After controlling for total brain volume, no significant associations emerged for either
cognitive or language outcomes, indicating that the observed findings are primarily driven by
global brain characteristics than by region-specific effects.
While motor outcomes showed no significant global or regional associations with absolute
brain volumes, they were associated with reduced volumes in the brainstem and left
cerebellum after controlling for total brain volume. These findings are unsurprising as both
the cerebellum and brainstem play well-established roles in motor control, movement,
balance, and coordination (48–50). As such, relatively increased volumes in these structures
at birth may support motor development during infancy. These findings also indicate that
individual differences in motor development are driven by localised regional variations rather
than broad, global brain differences.
Psychopathological outcomes
Internalising traits were negatively associated with absolute cerebellar volumes, a region
frequently implicated in psychopathology (51), and positively associated with frontal lobe
volumes after controlling for total brain volume. These associations did not, however, survive
a correction for multiple comparisons. There were no significant associations between
externalising traits and any global or regional brain volumes. It therefore appears that
neonatal brain structure is a stronger predictor of developmental than psychopathological
outcomes in toddlerhood. It is possible that meaningful associations may become more
apparent during later stages of development (i.e., adolescence), when mental health traits
become more pronounced and begin to show greater variability (52). Additionally, since
mental health outcomes are heavily shaped by brain-environment interactions (53,54),
associations with brain structure may be minimal prior to extensive environmental influence.
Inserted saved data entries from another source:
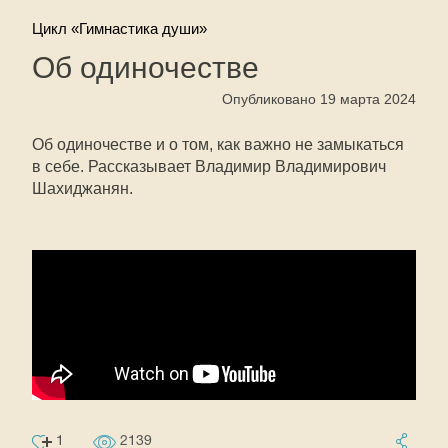
Цикл «Гимнастика души»
Об одиночестве
Опубликовано 19 марта 2024
Об одиночестве и о том, как важно не замыкаться
в себе. Рассказывает Владимир Владимирович
Шахиджанян.
1
2139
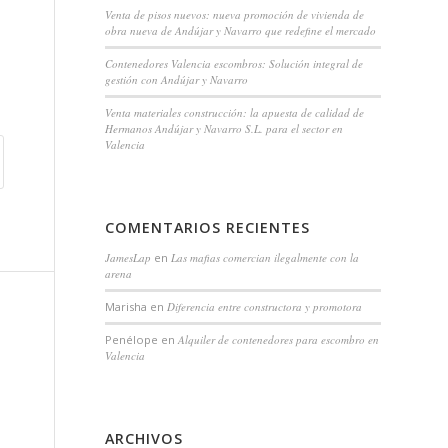
Venta de pisos nuevos: nueva promoción de vivienda de
obra nueva de Andújar y Navarro que redefine el mercado
Contenedores Valencia escombros: Solución integral de
gestión con Andújar y Navarro
Venta materiales construcción: la apuesta de calidad de
Hermanos Andújar y Navarro S.L. para el sector en
Valencia
COMENTARIOS RECIENTES
JamesLap
en
Las mafias comercian ilegalmente con la
arena
Marisha
en
Diferencia entre constructora y promotora
Penélope
en
Alquiler de contenedores para escombro en
Valencia
ARCHIVOS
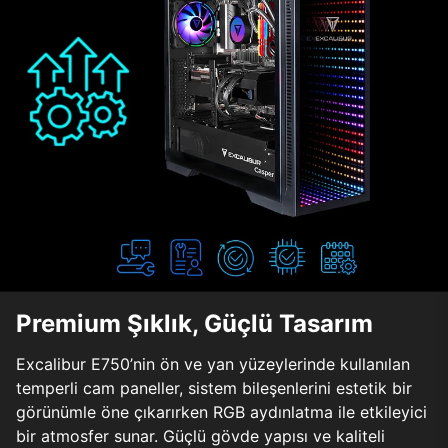
Premium Şıklık, Güçlü Tasarım
Excalibur E750’nin ön ve yan yüzeylerinde kullanılan
temperli cam paneller, sistem bileşenlerini estetik bir
görünümle öne çıkarırken RGB aydınlatma ile etkileyici
bir atmosfer sunar. Güçlü gövde yapısı ve kaliteli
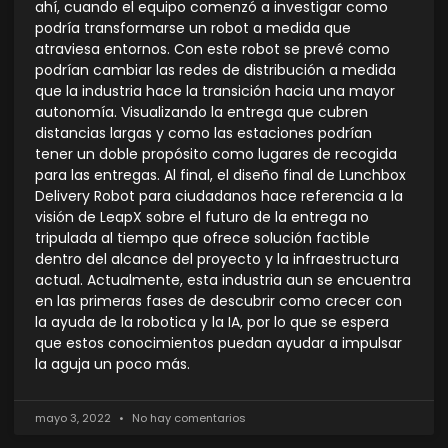
ahí, cuando el equipo comenzó a investigar como
podría transformarse un robot a medida que
atraviesa entornos. Con este robot se prevé como
podrían cambiar las redes de distribución a medida
que la industria hace la transición hacia una mayor
autonomía. Visualizando la entrega que cubren
distancias largas y como las estaciones podrían
tener un doble propósito como lugares de recogida
para las entregas. Al final, el diseño final de Lunchbox
Delivery Robot para ciudadanos hace referencia a la
visión de LeapX sobre el futuro de la entrega no
tripulada al tiempo que ofrece solución factible
dentro del alcance del proyecto y la infraestructura
actual. Actualmente, esta industria aun se encuentra
en las primeras fases de descubrir como crecer con
la ayuda de la robotica y la IA, por lo que se espera
que estos conocimientos puedan ayudar a impulsar
la aguja un poco más.
mayo 3, 2022
No hay comentarios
Gestational age at birth and birth weight
As expected, our findings showed that a greater gestational age at birth was linked to
improved language, cognitive, and motor outcomes. Importantly, brain volumes partially
mediated these associations for cognitive outcomes, suggesting that gestational age at birth
influences later development, in part, through its effects on early brain structure. Prior
research has shown that, at term-equivalent age, infants born earlier within the term period
have reduced brain volumes compared to those born later (18). This is because the last
trimester of gestation is characterised by rapid cortical development (e.g., accelerated cortical
growth, synaptogenesis, proliferation, myelination, and gyrification), marking it as a critical
period for establishing the structural and functional foundations of the brain (5,6). Birth
occurring even a few weeks earlier may interrupt these processes, leading to long-term
alterations in brain structure and associated outcomes (13).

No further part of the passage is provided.